■ Work instruction: Leaving out every picture, copy the lines of the data exactly, from the first through the line containing "sushi bars et restaurants".

BEGIN

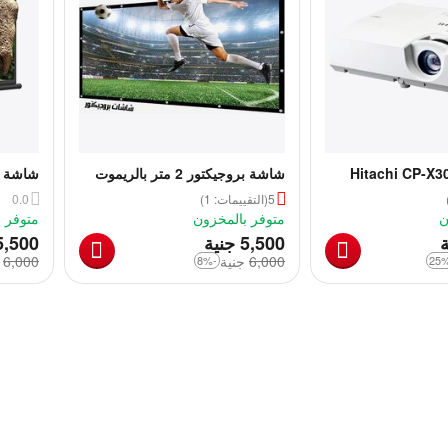
Hitachi CP-X
شاشة بروجيكتور 2 متر بالريموت
شاشة ب
Pro
كهرباء
244 × 244 سم
5
(التقييمات: 1)
0.0
ن
متوفر بالمخزون
متوفر 
‎
ة
5,500
جنية
5,500
6,000
‎
جنية
6,000
‎
-8%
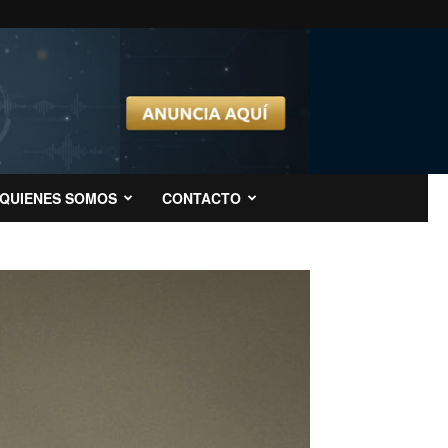
QUIENES SOMOS
CONTACTO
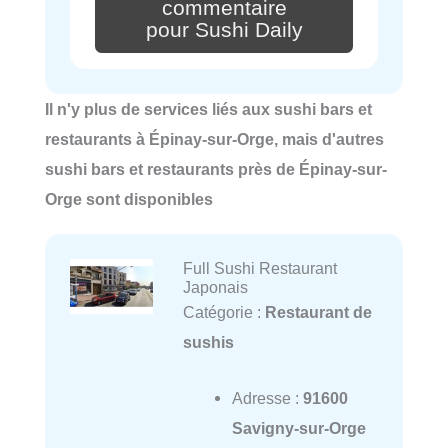
commentaire
pour Sushi Daily
Il n'y plus de services liés aux sushi bars et
restaurants à Épinay-sur-Orge, mais d'autres
sushi bars et restaurants près de Épinay-sur-
Orge sont disponibles
Full Sushi Restaurant
Japonais
Catégorie :
Restaurant de
sushis
Adresse :
91600
Savigny-sur-Orge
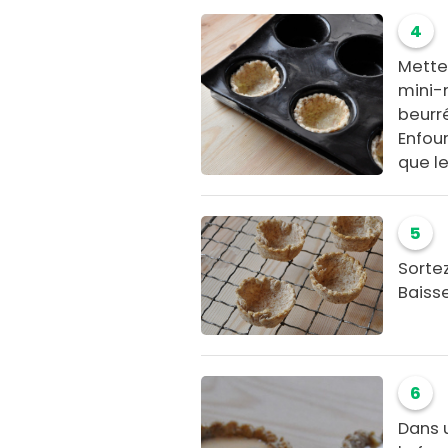
4
Mette
mini-m
beurr
Enfour
que le
5
Sorte
Baiss
6
Dans 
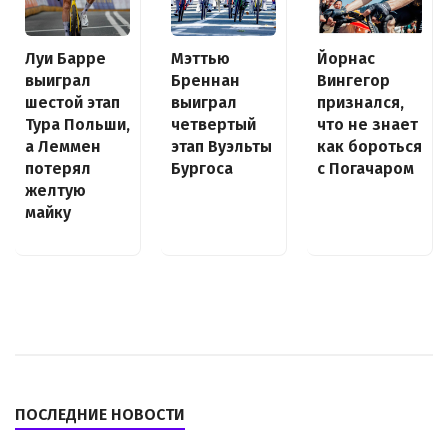
Луи Барре
Йорнас
Мэттью
выиграл
Вингегор
Бреннан
шестой этап
признался,
выиграл
Тура Польши,
что не знает
четвертый
а Леммен
как бороться
этап Вуэльты
потерял
с Погачаром
Бургоса
желтую
майку
ПОСЛЕДНИЕ НОВОСТИ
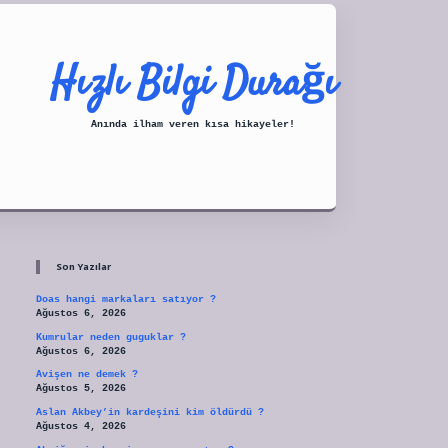
Hızlı Bilgi Durağı
Anında ilham veren kısa hikayeler!
Sidebar
tulipbet
Son Yazılar
Doas hangi markaları satıyor ?
Ağustos 6, 2026
Kumrular neden guguklar ?
Ağustos 6, 2026
Avişen ne demek ?
Ağustos 5, 2026
Aslan Akbey’in kardeşini kim öldürdü ?
Ağustos 4, 2026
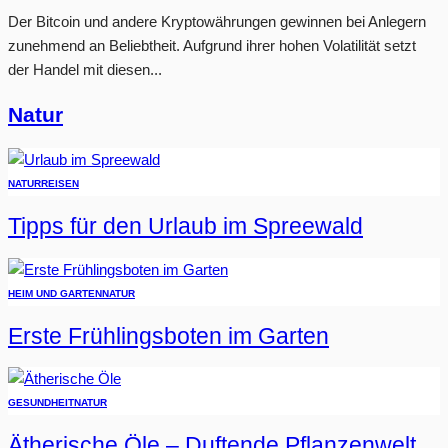
Der Bitcoin und andere Kryptowährungen gewinnen bei Anlegern
zunehmend an Beliebtheit. Aufgrund ihrer hohen Volatilität setzt
der Handel mit diesen...
Natur
NATUR
REISEN
Tipps für den Urlaub im Spreewald
HEIM UND GARTEN
NATUR
Erste Frühlingsboten im Garten
GESUNDHEIT
NATUR
Ätherische Öle – Duftende Pflanzenwelt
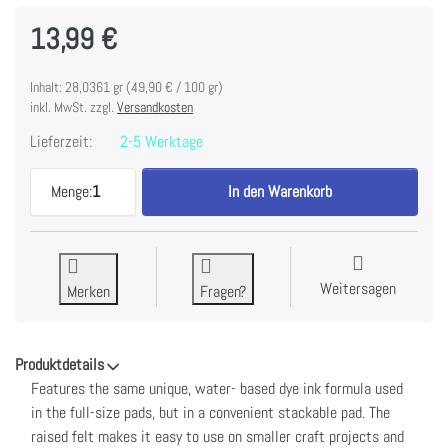
13,99 €
Inhalt: 28,0361 gr (49,90 € / 100 gr)
inkl. MwSt. zzgl.
Versandkosten
Lieferzeit:
2-5 Werktage
Tim Holtz Distress Mini Ink Pads 4/Pkg-Kit 4 zu 1
Menge:
1
In den Warenkorb
Weitersagen
Merken
Fragen?
Produktdetails
Features the same unique, water- based dye ink formula used
in the full-size pads, but in a convenient stackable pad. The
raised felt makes it easy to use on smaller craft projects and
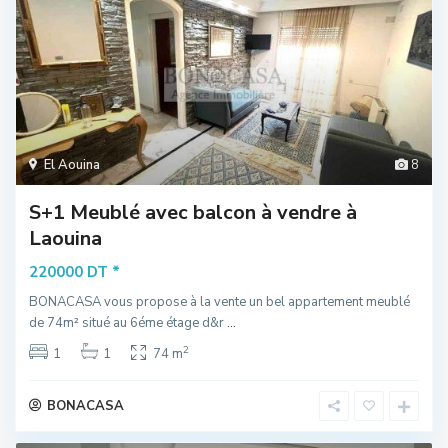
El Aouina
8
S+1 Meublé avec balcon à vendre à
Laouina
*
220000 DT
BONACASA vous propose à la vente un bel appartement meublé
de 74m² situé au 6éme étage d&r
...
2
1
1
74 m
BONACASA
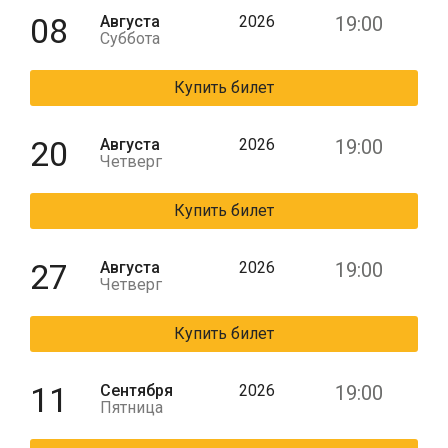
08
Августа
2026
19:00
Суббота
Купить билет
20
Августа
2026
19:00
Четверг
Купить билет
27
Августа
2026
19:00
Четверг
Купить билет
11
Сентября
2026
19:00
Пятница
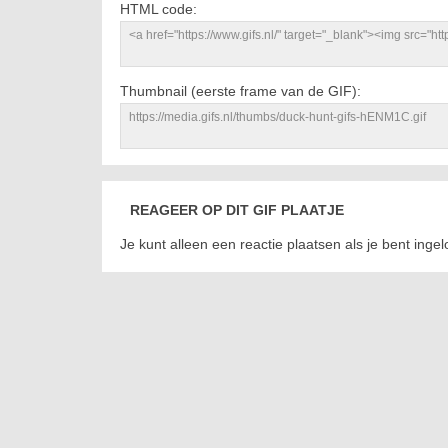
HTML code:
Thumbnail (eerste frame van de GIF):
REAGEER OP DIT GIF PLAATJE
Je kunt alleen een reactie plaatsen als je bent inge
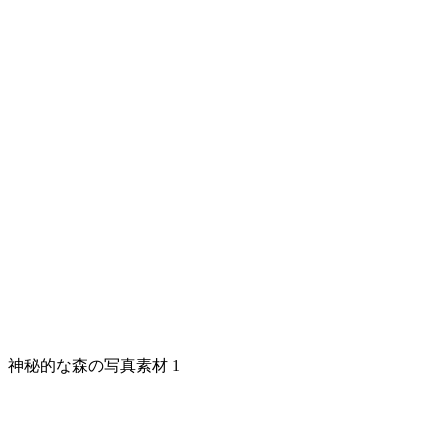
神秘的な森の写真素材 1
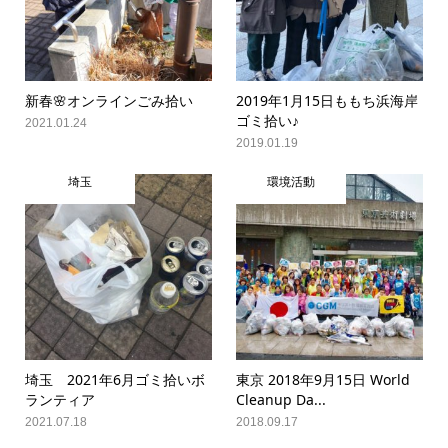
新春🌸オンラインごみ拾い
2019年1月15日ももち浜海岸
ゴミ拾い♪
2021.01.24
2019.01.19
埼玉
環境活動
埼玉 2021年6月ゴミ拾いボ
東京 2018年9月15日 World
ランティア
Cleanup Da...
2021.07.18
2018.09.17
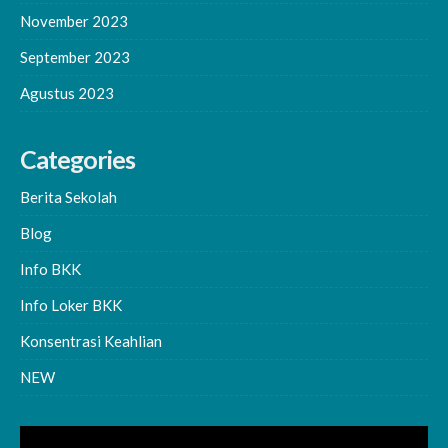
November 2023
September 2023
Agustus 2023
Categories
Berita Sekolah
Blog
Info BKK
Info Loker BKK
Konsentrasi Keahlian
NEW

END

■ Task response:
Hitachi CP-X
شاشة بروجيكتور 2 متر بالريموت
شاشة ب
Pro
كهرباء
244 × 244 سم
5
(التقييمات: 1)
0.0
ن
متوفر بالمخزون
متوفر 
‎
ة
5,500
جنية
5,500
6,000
‎
جنية
6,000
‎
-8%
QUIENES SOMOS
CONTACTO
commentaire
pour Sushi Daily
Il n'y plus de services liés aux sushi bars et
restaurants à Épinay-sur-Orge, mais d'autres
sushi bars et restaurants près de Épinay-sur-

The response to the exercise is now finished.